◆ Exercise inputs:

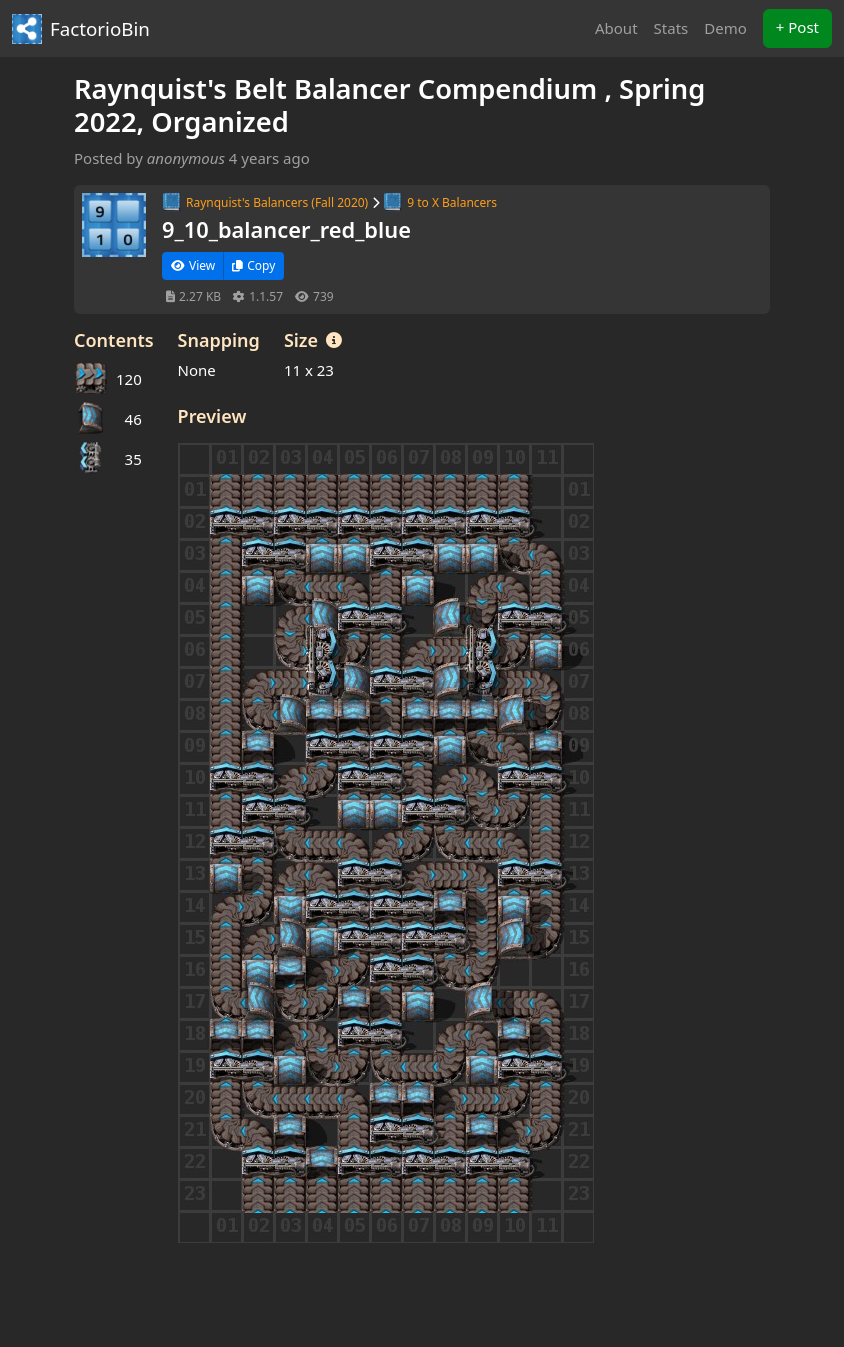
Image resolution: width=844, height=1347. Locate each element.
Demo (725, 28)
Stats (671, 28)
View (193, 265)
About (616, 28)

◆ Task statement: Please retype every entry above exactly, leaving out any picture.

◆ Response box:
Image resolution: width=844, height=1347. Locate each element.
Demo (725, 28)
Stats (671, 28)
View (193, 265)
About (616, 28)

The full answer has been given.